- **RECORDED DATA**
***

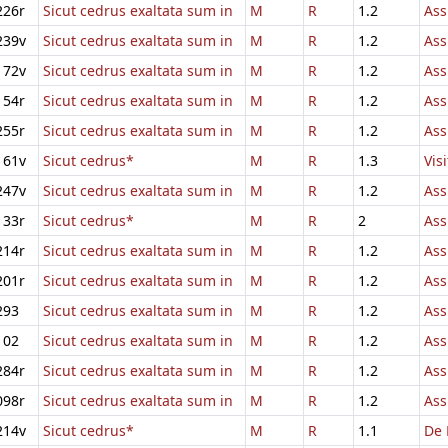
226r
Sicut cedrus exaltata sum in
M
R
1.2
Ass
239v
Sicut cedrus exaltata sum in
M
R
1.2
Ass
172v
Sicut cedrus exaltata sum in
M
R
1.2
Ass
154r
Sicut cedrus exaltata sum in
M
R
1.2
Ass
255r
Sicut cedrus exaltata sum in
M
R
1.2
Ass
161v
Sicut cedrus*
M
R
1.3
Vis
247v
Sicut cedrus exaltata sum in
M
R
1.2
Ass
133r
Sicut cedrus*
M
R
2
Ass
214r
Sicut cedrus exaltata sum in
M
R
1.2
Ass
201r
Sicut cedrus exaltata sum in
M
R
1.2
Ass
293
Sicut cedrus exaltata sum in
M
R
1.2
Ass
102
Sicut cedrus exaltata sum in
M
R
1.2
Ass
284r
Sicut cedrus exaltata sum in
M
R
1.2
Ass
098r
Sicut cedrus exaltata sum in
M
R
1.2
Ass
214v
Sicut cedrus*
M
R
1.1
De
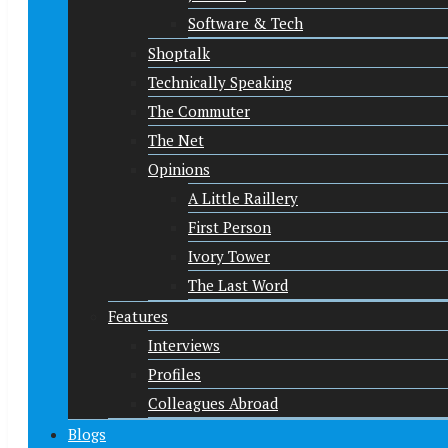
Software & Tech
Shoptalk
Technically Speaking
The Commuter
The Net
Opinions
A Little Raillery
First Person
Ivory Tower
The Last Word
Features
Interviews
Profiles
Colleagues Abroad
Blogs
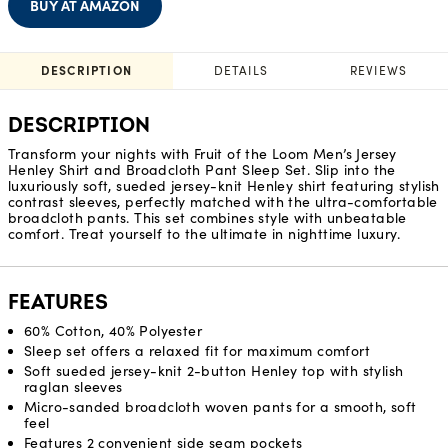
BUY AT AMAZON
DESCRIPTION
DETAILS
REVIEWS
DESCRIPTION
Transform your nights with Fruit of the Loom Men’s Jersey
Henley Shirt and Broadcloth Pant Sleep Set. Slip into the
luxuriously soft, sueded jersey-knit Henley shirt featuring stylish
contrast sleeves, perfectly matched with the ultra-comfortable
broadcloth pants. This set combines style with unbeatable
comfort. Treat yourself to the ultimate in nighttime luxury.
FEATURES
60% Cotton, 40% Polyester
Sleep set offers a relaxed fit for maximum comfort
Soft sueded jersey-knit 2-button Henley top with stylish
raglan sleeves
Micro-sanded broadcloth woven pants for a smooth, soft
feel
Features 2 convenient side seam pockets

***

- **ABOUT THIS TASK**
The lines in the entries above that carry the word "Sleep" must be copied.

- **EXERCISE ANSWER**
Henley Shirt and Broadcloth Pant Sleep Set. Slip into the
Sleep set offers a relaxed fit for maximum comfort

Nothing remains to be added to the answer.